Das Zeichen der Liebe widersteht Zwang wie Verdrängung


Anlaß: Passionszeit; Gespräch über das Kreuz-Urteil
Botschaft: Beide Parteien berufen sich auf wahre Prinzi-
pien; diese Einsicht macht Konflikte friedlich lösbar.
Themen: Der Streit verdeutlicht das Geheimnis - a) Fol-
terszenen sind nichts für Kinder - b) der Glaube braucht
Symbole, auch öffentliche - Wahrheit in sich gespannt -
a) Sinn des Zeichens überwiegt das Sein - b) Botschaft des
Kreuzes gilt allen - entscheidend: das liebende Gespräch
Ziel: Der Hörer erkennt die eigene Einstellung als einen Pol
der Heilsspannung und wird so auch der Gegenseite gerecht.

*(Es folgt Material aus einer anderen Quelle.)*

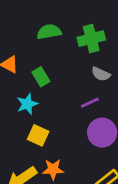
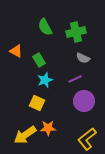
green semicircle: (49, 32) -> (45, 27), turned -108
cyan star: (27, 104) -> (45, 80), moved

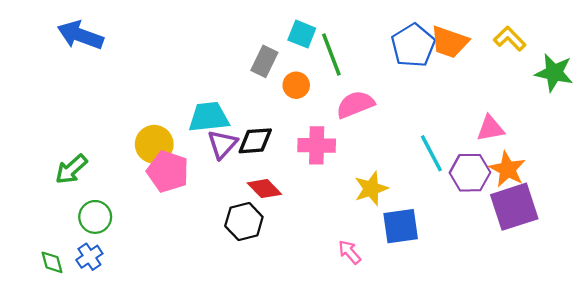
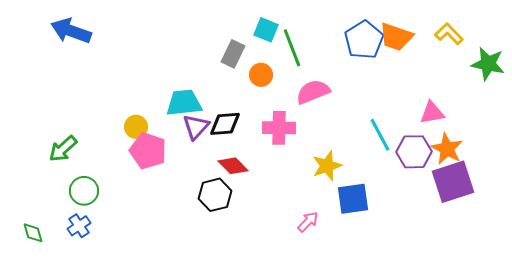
yellow circle: (154, 144) -> (136, 127), size x0.7
pink arrow: (350, 252) -> (308, 222), turned 85
green diamond: (52, 262) -> (33, 233), moved

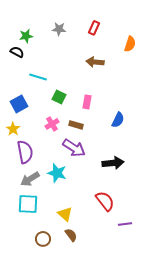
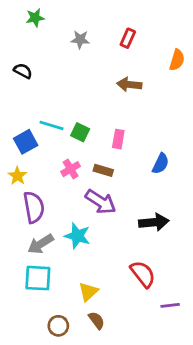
green star: (26, 36) -> (35, 18), moved
cyan line: (38, 77) -> (52, 125), moved
yellow triangle: (65, 214) -> (88, 292), turned 35

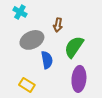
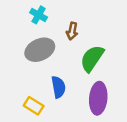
cyan cross: (20, 12) -> (39, 15), moved
blue semicircle: (47, 60) -> (58, 87), moved

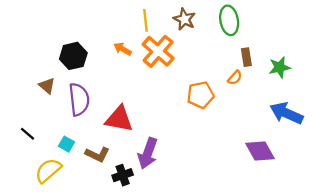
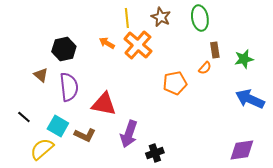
cyan square: (66, 144) -> (58, 126), size x1.5
purple diamond: (260, 151) -> (242, 150), moved, turned -68
black cross: (123, 175) -> (155, 153), moved

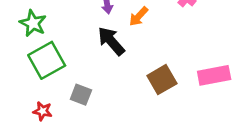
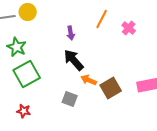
orange arrow: (139, 16) -> (89, 80), moved, turned 70
gray square: (81, 95) -> (70, 99), moved

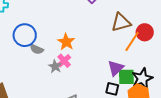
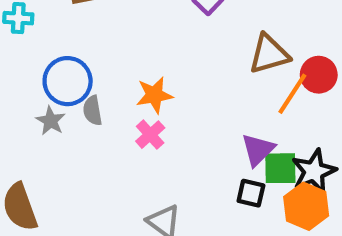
orange star: (66, 42) -> (154, 95), turned 30
gray semicircle: (37, 49) -> (93, 111), turned 56
gray star: (55, 66) -> (51, 121), moved

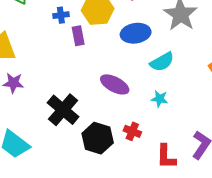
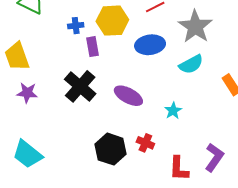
cyan semicircle: (162, 62) -> (191, 64), moved
cyan star: (160, 99) -> (173, 111), turned 30
black cross: (63, 110) -> (80, 86), moved

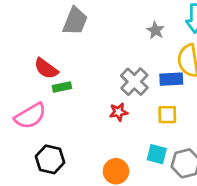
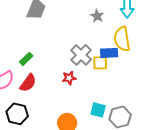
red semicircle: (46, 68) -> (28, 83), moved, turned -90
green rectangle: (62, 87) -> (26, 59), turned -32
yellow square: (167, 115) -> (100, 63), moved

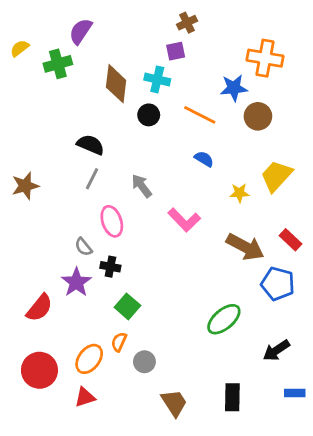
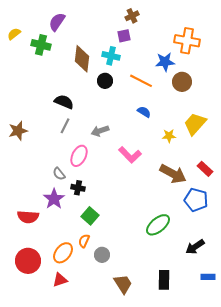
green cross: (58, 64) -> (41, 45), turned 30
gray arrow: (142, 186) -> (100, 131), turned -72
pink ellipse: (112, 221) -> (79, 156), turned 45
red semicircle: (39, 308) -> (28, 217), turned 55

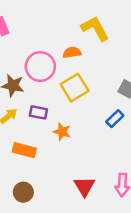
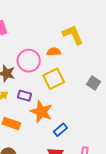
blue rectangle: (115, 119) -> (60, 130), moved
orange star: (62, 132) -> (41, 112), size x1.6

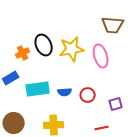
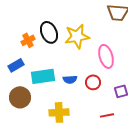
pink ellipse: (101, 56) -> (106, 56), moved
brown circle: (14, 123) -> (20, 97), moved

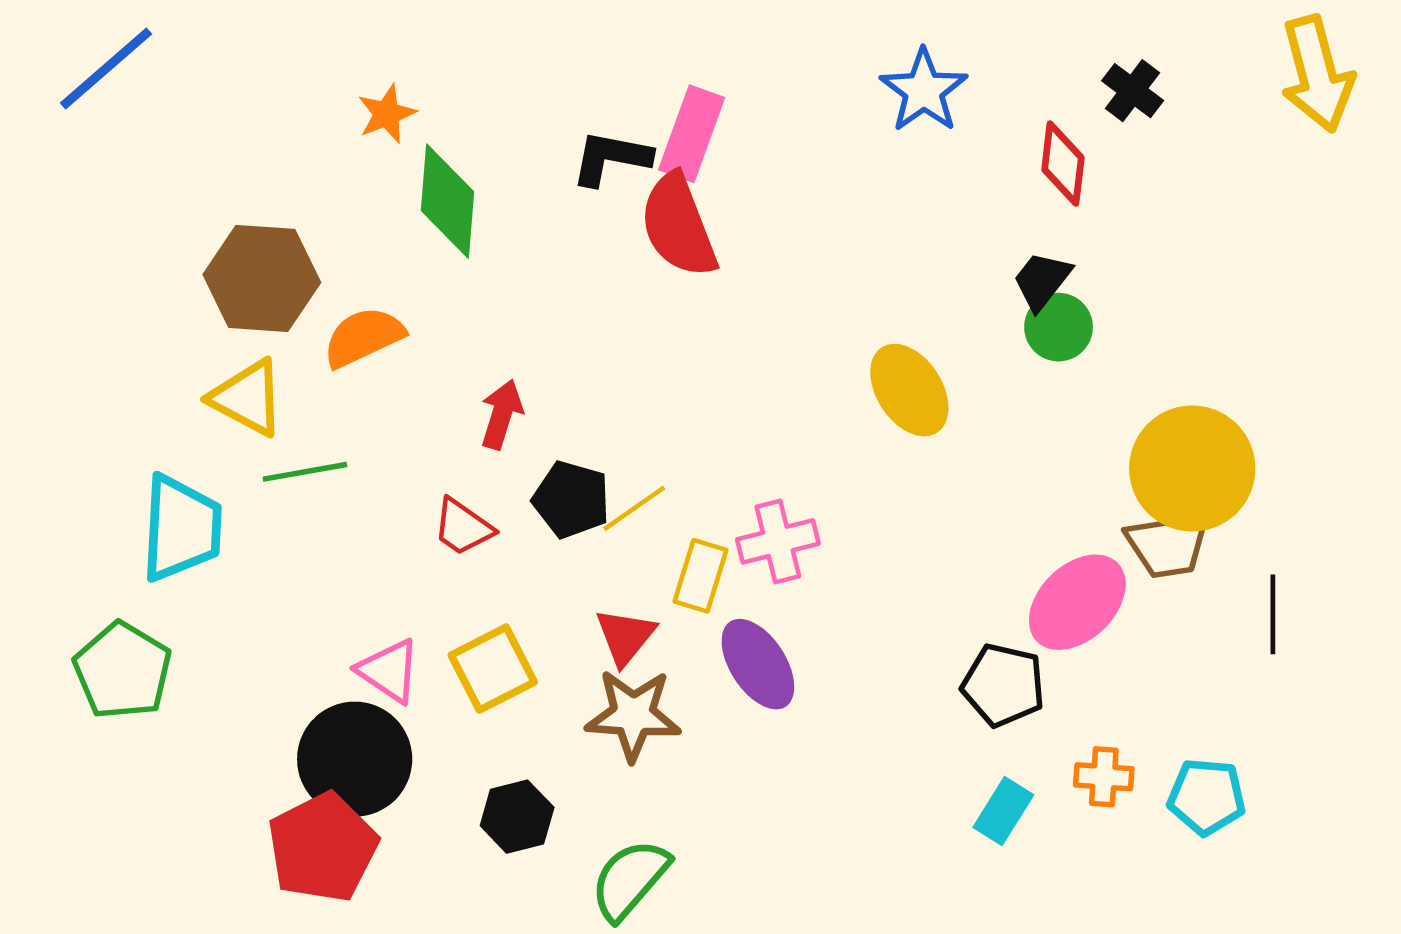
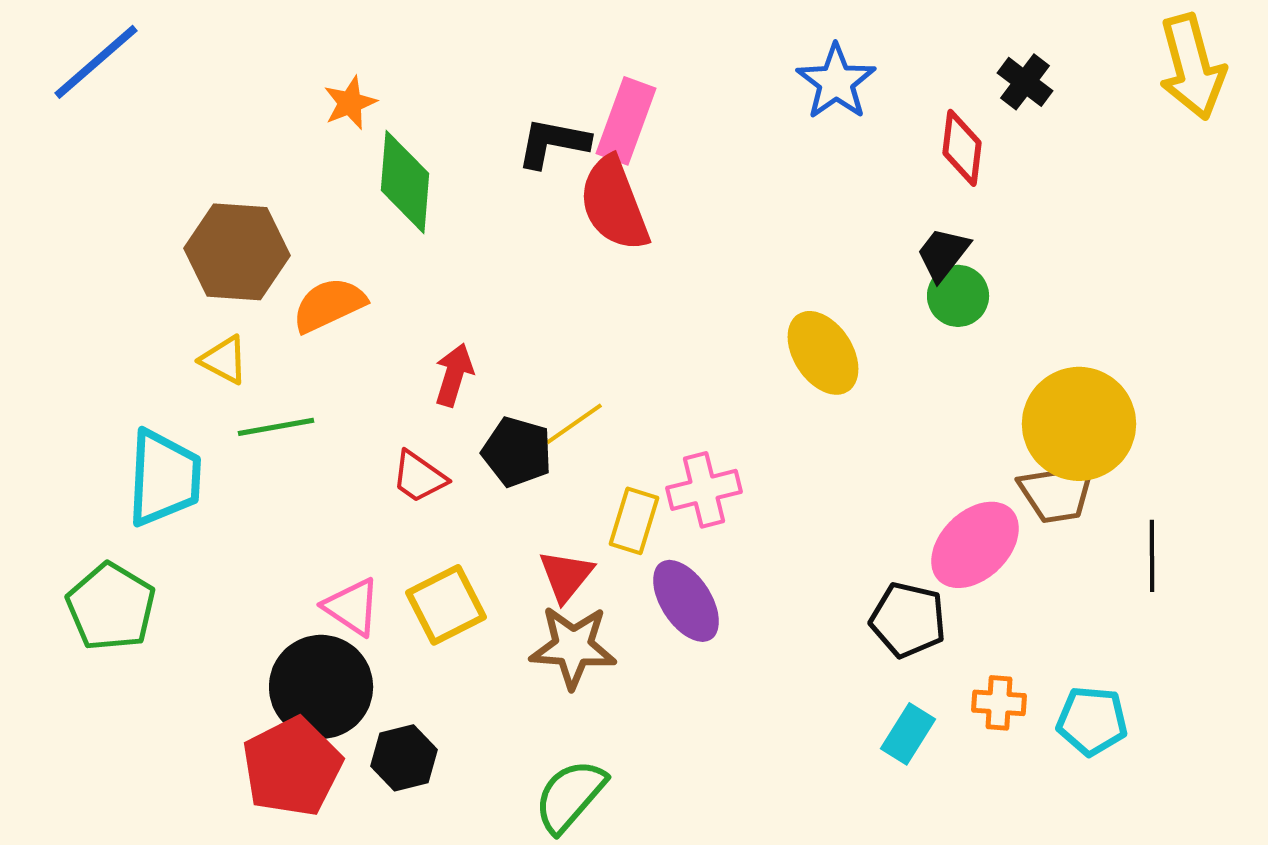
yellow triangle: (247, 398) -> (224, 360), size x0.7
yellow line: (634, 508) -> (574, 424), moved
black hexagon: (517, 817) -> (404, 758), moved

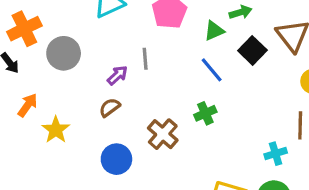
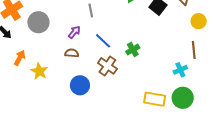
gray line: (145, 59) -> (91, 11), moved
blue line: (212, 70) -> (103, 41), moved
brown semicircle: (110, 107) -> (72, 53), turned 48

Noch einige Wochen, und wieder erinnern sich auf der ganzen Erde die Christen an Jesu Kreuzestod. Am Karfreitag selbst wird uns nur Schmerz und Glaubenszuversicht erfüllen. Heute aber wollen wir miteinander über die Frage nachdenken, die seit dem Urteil des obersten deutschen Gerichts immer noch nicht zur Ruhe gekommen ist: Gehört das Bild des Gekreuzigten in die Klaßzimmer unserer Schulen oder nicht? Beide Antworten werden von Christen gegeben und gut begründet; Aufgabe des Predigers kann da nicht sein, seine persönliche Ansicht als die richtigere hinzustellen. Mein Ziel ist ein anderes: daß wir uns gemeinsam über die tiefen Wahrheiten klar werden, um die es bei diesem Streit geht. Wenn jeder einsieht, warum und wie auch die Gegenseite grundsätzlich recht hat: dann mag der praktische Meinungskampf ohne Haß weitergehen. Denn so hat Gott seine Schöpfung gewollt, als bunten Reichtum voller Gegensätze, ja Widersprüche. Wie sollte sonst unsere beschränkte Winzigkeit Gottes unendliche Fülle abspiegeln? Sag mal, wurde eine gefragt, wie gehst du eigentlich, mit dem linken oder dem rechten Bein? Ihre Antwort war ein helles Gelächter. Auch in der Kreuzfrage können Christen sich grundsätzlich einig sein und dann praktisch doch der eine dieses wollen und der andere das Gegenteil.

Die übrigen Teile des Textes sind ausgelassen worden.